This project aims to explain the neural mechanisms of breathing. Breathing in mammals consists of eupnea, periodic inspiratory pumping movements that draw air into the lungs for gas exchange, and sighs, larger less frequent breaths that periodically reinflate gas-exchange air sacs or express emotion, Eupnea and sigh rhythms are well coordinated and originate from the same set of brainstem neurons, but their underlying neural mechanisms remain incompletely understood. Using computational simulation and experimental tests of model predictions, this project will elucidate the mechanisms for eupnea and sigh rhythms in three SPECIFIC AIMS.
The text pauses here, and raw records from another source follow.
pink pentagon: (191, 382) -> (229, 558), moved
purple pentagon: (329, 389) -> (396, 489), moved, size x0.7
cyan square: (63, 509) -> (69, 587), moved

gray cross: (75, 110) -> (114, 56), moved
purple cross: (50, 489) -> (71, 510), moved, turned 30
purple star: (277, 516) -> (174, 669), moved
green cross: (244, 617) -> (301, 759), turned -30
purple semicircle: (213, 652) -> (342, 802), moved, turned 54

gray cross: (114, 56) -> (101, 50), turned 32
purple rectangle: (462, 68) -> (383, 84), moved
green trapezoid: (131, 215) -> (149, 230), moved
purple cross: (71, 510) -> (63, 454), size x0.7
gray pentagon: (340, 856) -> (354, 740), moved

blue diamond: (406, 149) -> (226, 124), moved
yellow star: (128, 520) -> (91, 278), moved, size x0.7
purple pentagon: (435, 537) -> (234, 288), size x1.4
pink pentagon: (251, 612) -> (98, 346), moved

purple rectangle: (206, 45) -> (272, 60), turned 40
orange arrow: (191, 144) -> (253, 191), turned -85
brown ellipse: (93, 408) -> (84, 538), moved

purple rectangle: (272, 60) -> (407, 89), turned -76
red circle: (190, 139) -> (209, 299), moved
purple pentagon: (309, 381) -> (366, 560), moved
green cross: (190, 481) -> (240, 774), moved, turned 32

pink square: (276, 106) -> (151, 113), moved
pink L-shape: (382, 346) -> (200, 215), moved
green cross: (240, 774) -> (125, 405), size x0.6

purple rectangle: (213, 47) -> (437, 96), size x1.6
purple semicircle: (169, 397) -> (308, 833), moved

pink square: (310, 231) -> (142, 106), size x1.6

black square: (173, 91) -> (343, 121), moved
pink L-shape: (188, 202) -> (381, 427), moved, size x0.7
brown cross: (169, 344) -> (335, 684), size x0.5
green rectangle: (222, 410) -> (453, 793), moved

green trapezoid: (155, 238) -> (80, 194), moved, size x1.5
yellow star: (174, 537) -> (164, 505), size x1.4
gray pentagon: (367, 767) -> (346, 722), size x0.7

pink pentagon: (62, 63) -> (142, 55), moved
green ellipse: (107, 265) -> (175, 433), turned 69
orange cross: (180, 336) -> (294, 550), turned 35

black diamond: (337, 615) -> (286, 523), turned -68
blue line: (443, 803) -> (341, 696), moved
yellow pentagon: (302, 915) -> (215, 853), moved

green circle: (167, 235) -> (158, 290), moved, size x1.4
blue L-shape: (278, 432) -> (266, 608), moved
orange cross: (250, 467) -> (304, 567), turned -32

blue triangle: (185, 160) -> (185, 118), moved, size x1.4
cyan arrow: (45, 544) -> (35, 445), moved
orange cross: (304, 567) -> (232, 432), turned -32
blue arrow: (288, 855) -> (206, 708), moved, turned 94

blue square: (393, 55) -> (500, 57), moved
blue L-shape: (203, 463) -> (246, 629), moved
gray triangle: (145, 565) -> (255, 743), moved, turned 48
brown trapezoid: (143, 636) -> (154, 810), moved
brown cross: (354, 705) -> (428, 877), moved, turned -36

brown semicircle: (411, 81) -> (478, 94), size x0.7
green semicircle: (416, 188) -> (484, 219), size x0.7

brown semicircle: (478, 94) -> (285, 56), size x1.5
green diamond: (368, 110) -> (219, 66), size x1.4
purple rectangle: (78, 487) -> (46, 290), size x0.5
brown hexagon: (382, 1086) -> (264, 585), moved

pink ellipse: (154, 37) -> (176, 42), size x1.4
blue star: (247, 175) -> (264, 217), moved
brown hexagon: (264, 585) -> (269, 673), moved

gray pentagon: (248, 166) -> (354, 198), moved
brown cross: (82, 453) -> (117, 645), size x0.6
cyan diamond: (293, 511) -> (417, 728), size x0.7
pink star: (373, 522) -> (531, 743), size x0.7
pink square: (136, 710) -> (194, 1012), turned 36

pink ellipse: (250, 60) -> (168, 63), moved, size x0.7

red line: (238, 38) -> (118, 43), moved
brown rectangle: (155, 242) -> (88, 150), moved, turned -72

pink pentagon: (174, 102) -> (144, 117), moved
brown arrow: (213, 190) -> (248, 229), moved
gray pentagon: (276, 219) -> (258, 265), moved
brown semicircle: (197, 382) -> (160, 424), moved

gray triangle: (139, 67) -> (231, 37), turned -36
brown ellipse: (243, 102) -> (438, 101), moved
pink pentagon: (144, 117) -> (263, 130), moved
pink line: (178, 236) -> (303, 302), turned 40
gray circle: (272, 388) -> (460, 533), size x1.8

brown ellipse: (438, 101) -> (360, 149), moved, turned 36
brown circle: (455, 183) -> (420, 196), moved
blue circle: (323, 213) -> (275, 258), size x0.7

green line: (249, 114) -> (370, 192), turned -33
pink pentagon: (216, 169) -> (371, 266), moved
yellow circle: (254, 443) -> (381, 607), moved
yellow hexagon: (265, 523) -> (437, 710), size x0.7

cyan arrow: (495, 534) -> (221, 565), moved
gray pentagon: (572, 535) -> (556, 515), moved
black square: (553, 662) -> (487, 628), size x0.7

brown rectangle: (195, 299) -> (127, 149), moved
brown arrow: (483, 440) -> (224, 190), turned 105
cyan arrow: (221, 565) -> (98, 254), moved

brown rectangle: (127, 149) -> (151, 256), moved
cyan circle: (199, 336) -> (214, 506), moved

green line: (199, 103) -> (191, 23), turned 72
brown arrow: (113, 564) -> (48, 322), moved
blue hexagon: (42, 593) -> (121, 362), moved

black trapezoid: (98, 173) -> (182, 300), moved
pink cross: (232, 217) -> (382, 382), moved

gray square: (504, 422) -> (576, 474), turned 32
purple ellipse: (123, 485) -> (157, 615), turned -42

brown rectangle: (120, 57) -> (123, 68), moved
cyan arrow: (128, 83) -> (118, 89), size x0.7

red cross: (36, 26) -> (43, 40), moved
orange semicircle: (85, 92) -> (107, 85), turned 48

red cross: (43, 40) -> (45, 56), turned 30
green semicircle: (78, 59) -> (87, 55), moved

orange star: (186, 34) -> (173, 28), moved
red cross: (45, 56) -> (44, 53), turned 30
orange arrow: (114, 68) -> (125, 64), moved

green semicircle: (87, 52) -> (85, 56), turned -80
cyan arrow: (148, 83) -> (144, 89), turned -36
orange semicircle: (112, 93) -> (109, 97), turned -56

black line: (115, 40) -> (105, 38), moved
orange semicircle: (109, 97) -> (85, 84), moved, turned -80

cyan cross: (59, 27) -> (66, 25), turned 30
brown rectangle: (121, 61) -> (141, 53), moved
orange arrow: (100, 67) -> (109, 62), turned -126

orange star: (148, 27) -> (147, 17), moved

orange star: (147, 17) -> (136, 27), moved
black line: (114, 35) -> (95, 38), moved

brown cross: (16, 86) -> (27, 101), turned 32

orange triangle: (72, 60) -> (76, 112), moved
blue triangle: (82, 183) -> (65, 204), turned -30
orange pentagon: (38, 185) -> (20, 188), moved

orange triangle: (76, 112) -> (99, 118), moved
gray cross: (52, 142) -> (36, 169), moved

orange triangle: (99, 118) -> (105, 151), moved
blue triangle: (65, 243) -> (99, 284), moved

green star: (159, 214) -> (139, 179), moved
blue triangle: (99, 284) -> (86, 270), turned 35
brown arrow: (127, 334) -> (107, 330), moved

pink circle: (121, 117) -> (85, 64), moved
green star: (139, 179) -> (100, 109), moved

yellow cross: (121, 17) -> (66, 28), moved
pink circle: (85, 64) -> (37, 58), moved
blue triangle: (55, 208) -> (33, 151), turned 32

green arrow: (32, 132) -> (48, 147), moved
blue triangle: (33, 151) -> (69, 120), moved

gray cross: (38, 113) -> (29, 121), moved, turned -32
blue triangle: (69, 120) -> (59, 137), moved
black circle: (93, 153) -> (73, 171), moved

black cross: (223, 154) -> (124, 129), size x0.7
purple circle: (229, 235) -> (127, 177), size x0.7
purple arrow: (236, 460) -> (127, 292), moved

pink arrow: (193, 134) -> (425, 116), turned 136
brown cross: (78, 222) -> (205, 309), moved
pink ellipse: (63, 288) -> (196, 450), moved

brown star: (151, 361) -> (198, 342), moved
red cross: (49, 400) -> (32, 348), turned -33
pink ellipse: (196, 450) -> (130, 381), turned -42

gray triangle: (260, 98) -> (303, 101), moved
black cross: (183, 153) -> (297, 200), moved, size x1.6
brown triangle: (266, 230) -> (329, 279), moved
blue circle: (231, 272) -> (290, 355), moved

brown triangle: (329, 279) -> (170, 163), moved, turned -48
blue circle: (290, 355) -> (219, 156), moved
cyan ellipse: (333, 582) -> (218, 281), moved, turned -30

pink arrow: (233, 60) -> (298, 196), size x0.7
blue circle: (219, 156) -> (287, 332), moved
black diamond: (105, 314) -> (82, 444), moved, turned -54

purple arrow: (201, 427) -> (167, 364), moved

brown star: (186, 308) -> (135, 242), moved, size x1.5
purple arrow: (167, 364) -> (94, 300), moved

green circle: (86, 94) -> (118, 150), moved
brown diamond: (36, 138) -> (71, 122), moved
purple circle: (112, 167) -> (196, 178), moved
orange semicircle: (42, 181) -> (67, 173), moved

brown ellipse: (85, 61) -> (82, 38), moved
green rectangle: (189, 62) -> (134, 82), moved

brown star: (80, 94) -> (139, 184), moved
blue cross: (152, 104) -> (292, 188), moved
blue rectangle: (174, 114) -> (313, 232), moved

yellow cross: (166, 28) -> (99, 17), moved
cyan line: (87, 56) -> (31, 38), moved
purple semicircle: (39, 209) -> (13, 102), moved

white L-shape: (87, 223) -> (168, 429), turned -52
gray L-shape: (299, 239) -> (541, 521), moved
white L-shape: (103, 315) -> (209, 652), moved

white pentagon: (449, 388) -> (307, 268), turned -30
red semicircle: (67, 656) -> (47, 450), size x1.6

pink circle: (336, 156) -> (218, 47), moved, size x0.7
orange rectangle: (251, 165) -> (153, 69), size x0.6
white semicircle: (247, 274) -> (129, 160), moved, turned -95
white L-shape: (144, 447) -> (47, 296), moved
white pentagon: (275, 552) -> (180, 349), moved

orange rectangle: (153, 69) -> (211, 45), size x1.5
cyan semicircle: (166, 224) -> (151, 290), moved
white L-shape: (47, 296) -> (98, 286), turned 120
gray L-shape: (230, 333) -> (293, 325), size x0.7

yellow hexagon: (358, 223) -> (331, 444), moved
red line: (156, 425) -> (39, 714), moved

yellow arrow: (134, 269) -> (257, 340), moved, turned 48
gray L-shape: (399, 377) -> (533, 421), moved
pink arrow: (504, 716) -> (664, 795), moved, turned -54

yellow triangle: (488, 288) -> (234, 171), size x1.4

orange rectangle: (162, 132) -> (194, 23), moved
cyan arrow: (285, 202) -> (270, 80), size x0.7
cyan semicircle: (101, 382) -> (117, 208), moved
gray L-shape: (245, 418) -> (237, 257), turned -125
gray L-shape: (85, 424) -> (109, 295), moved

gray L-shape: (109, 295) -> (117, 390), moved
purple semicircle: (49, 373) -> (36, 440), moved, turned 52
In Aim 1, the project will ascertain the excitatory microcircuit dynamics for eupnea rhythm. An existing model of eupnea rhythm will be made mathematically tractable for geometric and bifurcation analyses, and its exclusive focus on synaptic dynamics will be augmented with biophysically realistic somatic membrane properties, In Aim 2, the project will explore the biochemical oscillatory mechanisms that give rise to sigh rhythm by developing and contrasting models of metabotropic signaling and intracellular Ca2+ oscillations that generate sigh-like network rhythm, In Aim 3, the project will examine the synaptic mechanisms that couple and coordinate the eupnea and sigh rhythms. Experiments will determine the synaptic transmission that coordinates eupnea and sigh, which will then constrain the models from Aims 1 and 2. This project will yield two deliverables of high intellectual merit: 1) an explanation of the cellular and synaptic mechanisms of eupnea- and sigh-related breathing rhythms, and ii) a biophysically realistic model for the core microcircuit that drives inspiratory breathing movements, both eupnea and sigh, suitable for inclusion within comprehensive models of the full behavior (e.g., with more motor phases and sensory feedback). Because rhythms are a ubiquitous aspect of brain function, the rhythmogenic mechanisms of breathing are of broad interest. This project will provide new knowledge regarding the cellular and synaptic neural origins of breathing that will inform the treatment and prevention of respiratory neuropathologies that afflict persons of all ages. The project will support STEM training of Ph.D. students and undergraduates, a thriving biomathematics consortium at William & Mary, and a summer internship program for public high schools,
Breathing consists of eupnea, regular breaths that pump oxygen into the lungs for gas exchange, and sighs, larger but less frequent breaths that reinflate gas-exchange air sacs or express emotion. This project applies mathematical models and experiments to explain how the mammalian brainstem generates breathing rhythms: eupnea and sigh. This knowledge will inform the treatment and prevention of respiratory neuropathologies that afflict persons of all ages from 'premies' to the elderly.